The challenge for the government is to effectively equip themselves with both pre and post implementation procedures. They have to create an action plan for an easy transition and create an effective supply chain tracing and tracking mechanism. There should be proper portals and robust data procuring systems. The tremendous lobbying power of the pharmaceutical industry is another factor that can delay the implementation of this proposal. Besides, there are also concerns that retailers will use this situation to their advantage. Since brands will not be suggested by physician, power of discretion will now shift to retailers giving them an opportunity to recommend companies that offer the biggest margins. Margin pressures on companies can in turn tempt them to come up with poor quality medicines ultimately affecting consumers.

GAINERS AND LOSERS

Domestic players with insufficient manufacturing capacities will be most affected. The current proposals will increase the cost to companies and the price capping will put pressure on upsides. This will in turn squeeze the profit margins. Smaller generic players are more likely to feel the greatest pressure. Large pharma companies may be able to manage such pressures as they will be in a position to manufacture in huge quantities. Besides, most of the large Indian pharmaceutical companies have a greater proportion of their sales to the West than to Indian markets. Some of the biggest generic players from India are Sun Pharmaceutical, Lupin Ltd, Dr Reddy Labs, Cipla and Aurobindo Pharma. Further, the ban on third party manufacturing will affect companies which outsource a large part of their productions.

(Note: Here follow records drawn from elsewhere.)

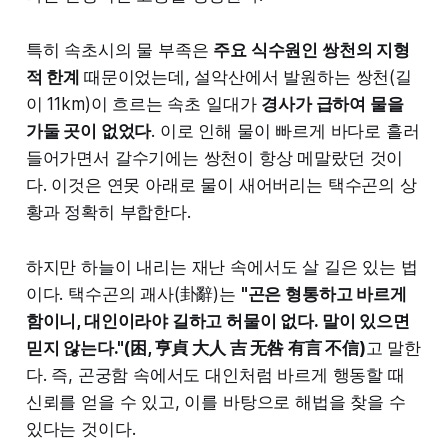
특히 속초시의 물 부족은
주요 식수원인 쌍천의 지형
적 한계
때문이었는데, 설악산에서 발원하는 쌍천(길
이 11km)이 흐르는 속초 일대가
경사가 급하여 물을
가둘 곳이 없었다
. 이로 인해 물이 빠르게 바다로 흘러
들어가면서 갈수기에는 쌍천이 항상 메말랐던 것이
다. 이것은 연못 아래로 물이 새어버리는 택수곤의 상
황과 정확히 부합한다.
하지만 하늘이 내리는 재난 속에서도 살 길은 있는 법
이다. 택수곤의 괘사(卦辭)는
"곤은 형통하고 바르게
함이니, 대인이라야 길하고 허물이 없다. 말이 있으면
믿지 않는다."(困, 亨貞 大人 吉 无咎 有言 不信)
고 말한
다. 즉, 곤궁함 속에서도 대인처럼 바르게 행동할 때
신뢰를 얻을 수 있고, 이를 바탕으로 해법을 찾을 수
있다는 것이다.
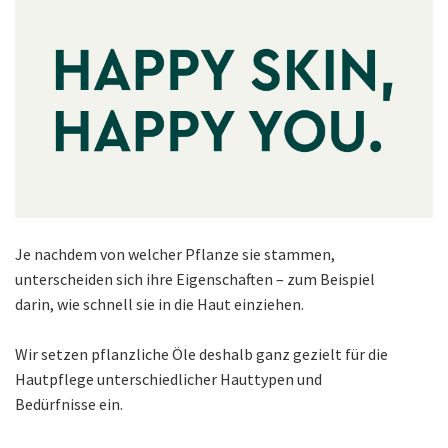
Je nachdem von welcher Pflanze sie stammen,
unterscheiden sich ihre Eigenschaften – zum Beispiel
darin, wie schnell sie in die Haut einziehen.
Wir setzen pflanzliche Öle deshalb ganz gezielt für die
Hautpflege unterschiedlicher Hauttypen und
Bedürfnisse ein.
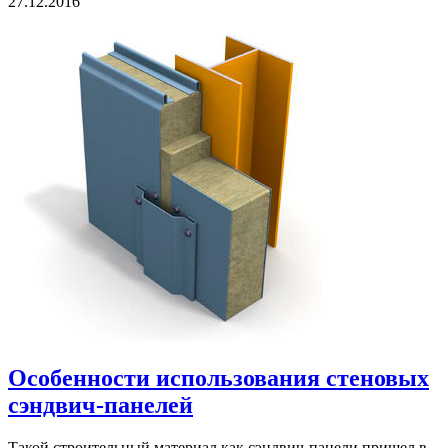
27.12.2016
Особенности использования стеновых
сэндвич-панелей
Такой строительный материал как сэндвич-панели пришел в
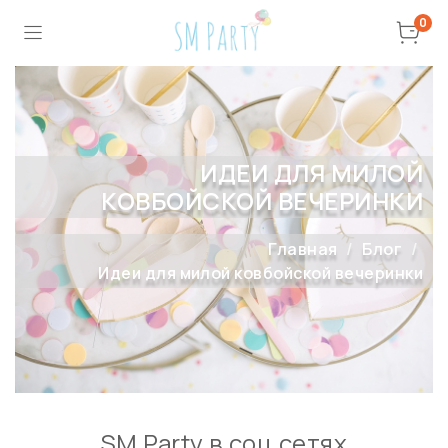
0
ИДЕИ ДЛЯ МИЛОЙ
КОВБОЙСКОЙ ВЕЧЕРИНКИ
Главная
Блог
Идеи для милой ковбойской вечеринки
SM Party в соц сетях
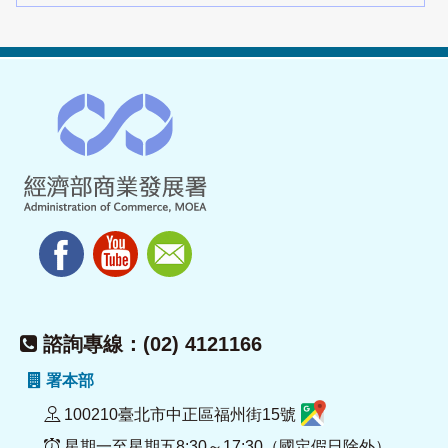
諮詢專線：(02) 4121166
署本部
100210臺北市中正區福州街15號
星期一至星期五8:30～17:30（國定假日除外）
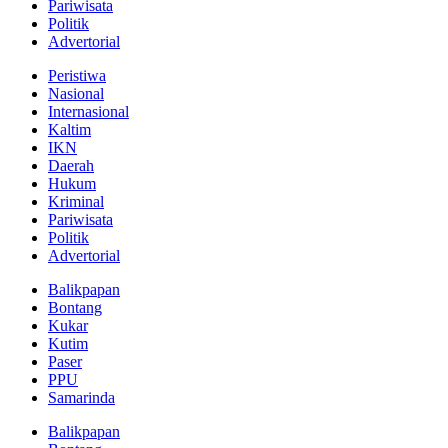
Pariwisata
Politik
Advertorial
Peristiwa
Nasional
Internasional
Kaltim
IKN
Daerah
Hukum
Kriminal
Pariwisata
Politik
Advertorial
Balikpapan
Bontang
Kukar
Kutim
Paser
PPU
Samarinda
Balikpapan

CONSUMERS AND INDUSTRY WILL BENEFIT IN THE LONG-TERM

However, the objective of this new draft is to make the pharma industry more regulated, self-reliant, and fairly priced and quality focused through standardised practises which in itself is a very noble theme. The government is also conveying its intention to restructure the industry and resolve issues currently plaguing them on account of unreasonable trade margins and unfair practices employed by stockists, distributors and retailers. This will ultimately bring in more transparency and create a level playing field in the sector. Thus the final beneficiaries will be both the end consumers and the industry. It is therefore expected that if implemented effectively, the resultant pricing efficiency will reap benefits for the Indian pharmaceutical industry in the long term.